*WORK TO BE COMPLETED:* Repeat the whole of the data, keeping every detail the same.

*PROVIDED RECORDS:*
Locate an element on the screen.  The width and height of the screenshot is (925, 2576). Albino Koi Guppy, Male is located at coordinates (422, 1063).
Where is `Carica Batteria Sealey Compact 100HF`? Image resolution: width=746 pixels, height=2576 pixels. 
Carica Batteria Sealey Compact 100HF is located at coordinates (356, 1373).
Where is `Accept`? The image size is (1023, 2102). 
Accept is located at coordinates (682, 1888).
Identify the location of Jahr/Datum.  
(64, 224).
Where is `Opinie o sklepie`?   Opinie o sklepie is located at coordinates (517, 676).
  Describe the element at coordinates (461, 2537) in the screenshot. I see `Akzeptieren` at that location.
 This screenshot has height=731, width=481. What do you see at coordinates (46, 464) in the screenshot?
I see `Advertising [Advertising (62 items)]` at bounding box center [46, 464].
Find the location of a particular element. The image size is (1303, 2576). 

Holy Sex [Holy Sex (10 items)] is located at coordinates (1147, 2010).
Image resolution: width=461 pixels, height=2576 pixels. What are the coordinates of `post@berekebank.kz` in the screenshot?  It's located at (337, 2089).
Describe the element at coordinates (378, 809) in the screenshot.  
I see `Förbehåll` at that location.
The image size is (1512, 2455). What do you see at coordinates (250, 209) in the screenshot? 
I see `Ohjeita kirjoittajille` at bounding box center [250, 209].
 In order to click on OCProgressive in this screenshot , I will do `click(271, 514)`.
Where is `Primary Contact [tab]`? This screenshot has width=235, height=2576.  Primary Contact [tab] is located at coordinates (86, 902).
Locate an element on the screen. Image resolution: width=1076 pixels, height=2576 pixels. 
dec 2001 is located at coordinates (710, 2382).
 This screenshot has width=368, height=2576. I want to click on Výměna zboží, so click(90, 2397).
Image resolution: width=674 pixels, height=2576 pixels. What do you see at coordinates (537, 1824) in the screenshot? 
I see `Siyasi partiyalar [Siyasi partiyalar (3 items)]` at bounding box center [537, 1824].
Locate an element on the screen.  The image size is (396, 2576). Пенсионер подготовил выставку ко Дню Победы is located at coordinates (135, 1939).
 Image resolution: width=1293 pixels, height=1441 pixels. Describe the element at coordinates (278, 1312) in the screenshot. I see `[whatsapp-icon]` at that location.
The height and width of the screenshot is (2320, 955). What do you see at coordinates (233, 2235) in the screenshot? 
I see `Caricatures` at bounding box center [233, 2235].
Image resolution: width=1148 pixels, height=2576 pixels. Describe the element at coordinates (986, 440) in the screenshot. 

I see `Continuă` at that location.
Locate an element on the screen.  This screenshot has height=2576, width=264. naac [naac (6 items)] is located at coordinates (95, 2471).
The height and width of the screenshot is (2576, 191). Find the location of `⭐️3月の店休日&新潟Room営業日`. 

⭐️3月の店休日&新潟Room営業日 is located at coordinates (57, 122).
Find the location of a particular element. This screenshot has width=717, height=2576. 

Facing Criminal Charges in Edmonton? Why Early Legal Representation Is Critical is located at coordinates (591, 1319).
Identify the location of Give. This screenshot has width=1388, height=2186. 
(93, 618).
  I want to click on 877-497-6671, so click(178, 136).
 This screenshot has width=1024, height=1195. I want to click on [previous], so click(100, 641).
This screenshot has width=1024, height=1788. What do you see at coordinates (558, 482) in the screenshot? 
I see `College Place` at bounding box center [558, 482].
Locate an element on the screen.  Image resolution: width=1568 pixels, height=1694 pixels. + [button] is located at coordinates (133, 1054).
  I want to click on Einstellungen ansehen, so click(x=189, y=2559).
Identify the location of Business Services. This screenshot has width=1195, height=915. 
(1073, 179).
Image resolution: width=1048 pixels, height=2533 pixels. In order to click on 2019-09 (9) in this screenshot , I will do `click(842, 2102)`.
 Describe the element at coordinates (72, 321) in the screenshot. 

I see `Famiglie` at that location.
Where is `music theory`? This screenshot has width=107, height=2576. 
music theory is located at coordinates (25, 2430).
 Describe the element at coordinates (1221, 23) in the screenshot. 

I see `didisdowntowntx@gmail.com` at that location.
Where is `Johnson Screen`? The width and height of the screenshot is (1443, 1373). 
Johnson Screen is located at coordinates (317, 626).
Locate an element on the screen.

*SOLUTION BELOW:*
Locate an element on the screen.  The width and height of the screenshot is (925, 2576). Albino Koi Guppy, Male is located at coordinates (422, 1063).
Where is `Carica Batteria Sealey Compact 100HF`? Image resolution: width=746 pixels, height=2576 pixels. 
Carica Batteria Sealey Compact 100HF is located at coordinates (356, 1373).
Where is `Accept`? The image size is (1023, 2102). 
Accept is located at coordinates (682, 1888).
Identify the location of Jahr/Datum.  
(64, 224).
Where is `Opinie o sklepie`?   Opinie o sklepie is located at coordinates (517, 676).
  Describe the element at coordinates (461, 2537) in the screenshot. I see `Akzeptieren` at that location.
 This screenshot has height=731, width=481. What do you see at coordinates (46, 464) in the screenshot?
I see `Advertising [Advertising (62 items)]` at bounding box center [46, 464].
Find the location of a particular element. The image size is (1303, 2576). 

Holy Sex [Holy Sex (10 items)] is located at coordinates (1147, 2010).
Image resolution: width=461 pixels, height=2576 pixels. What are the coordinates of `post@berekebank.kz` in the screenshot?  It's located at (337, 2089).
Describe the element at coordinates (378, 809) in the screenshot.  
I see `Förbehåll` at that location.
The image size is (1512, 2455). What do you see at coordinates (250, 209) in the screenshot? 
I see `Ohjeita kirjoittajille` at bounding box center [250, 209].
 In order to click on OCProgressive in this screenshot , I will do `click(271, 514)`.
Where is `Primary Contact [tab]`? This screenshot has width=235, height=2576.  Primary Contact [tab] is located at coordinates (86, 902).
Locate an element on the screen. Image resolution: width=1076 pixels, height=2576 pixels. 
dec 2001 is located at coordinates (710, 2382).
 This screenshot has width=368, height=2576. I want to click on Výměna zboží, so click(90, 2397).
Image resolution: width=674 pixels, height=2576 pixels. What do you see at coordinates (537, 1824) in the screenshot? 
I see `Siyasi partiyalar [Siyasi partiyalar (3 items)]` at bounding box center [537, 1824].
Locate an element on the screen.  The image size is (396, 2576). Пенсионер подготовил выставку ко Дню Победы is located at coordinates (135, 1939).
 Image resolution: width=1293 pixels, height=1441 pixels. Describe the element at coordinates (278, 1312) in the screenshot. I see `[whatsapp-icon]` at that location.
The height and width of the screenshot is (2320, 955). What do you see at coordinates (233, 2235) in the screenshot? 
I see `Caricatures` at bounding box center [233, 2235].
Image resolution: width=1148 pixels, height=2576 pixels. Describe the element at coordinates (986, 440) in the screenshot. 

I see `Continuă` at that location.
Locate an element on the screen.  This screenshot has height=2576, width=264. naac [naac (6 items)] is located at coordinates (95, 2471).
The height and width of the screenshot is (2576, 191). Find the location of `⭐️3月の店休日&新潟Room営業日`. 

⭐️3月の店休日&新潟Room営業日 is located at coordinates (57, 122).
Find the location of a particular element. This screenshot has width=717, height=2576. 

Facing Criminal Charges in Edmonton? Why Early Legal Representation Is Critical is located at coordinates (591, 1319).
Identify the location of Give. This screenshot has width=1388, height=2186. 
(93, 618).
  I want to click on 877-497-6671, so click(178, 136).
 This screenshot has width=1024, height=1195. I want to click on [previous], so click(100, 641).
This screenshot has width=1024, height=1788. What do you see at coordinates (558, 482) in the screenshot? 
I see `College Place` at bounding box center [558, 482].
Locate an element on the screen.  Image resolution: width=1568 pixels, height=1694 pixels. + [button] is located at coordinates (133, 1054).
  I want to click on Einstellungen ansehen, so click(x=189, y=2559).
Identify the location of Business Services. This screenshot has width=1195, height=915. 
(1073, 179).
Image resolution: width=1048 pixels, height=2533 pixels. In order to click on 2019-09 (9) in this screenshot , I will do `click(842, 2102)`.
 Describe the element at coordinates (72, 321) in the screenshot. 

I see `Famiglie` at that location.
Where is `music theory`? This screenshot has width=107, height=2576. 
music theory is located at coordinates (25, 2430).
 Describe the element at coordinates (1221, 23) in the screenshot. 

I see `didisdowntowntx@gmail.com` at that location.
Where is `Johnson Screen`? The width and height of the screenshot is (1443, 1373). 
Johnson Screen is located at coordinates (317, 626).
Locate an element on the screen.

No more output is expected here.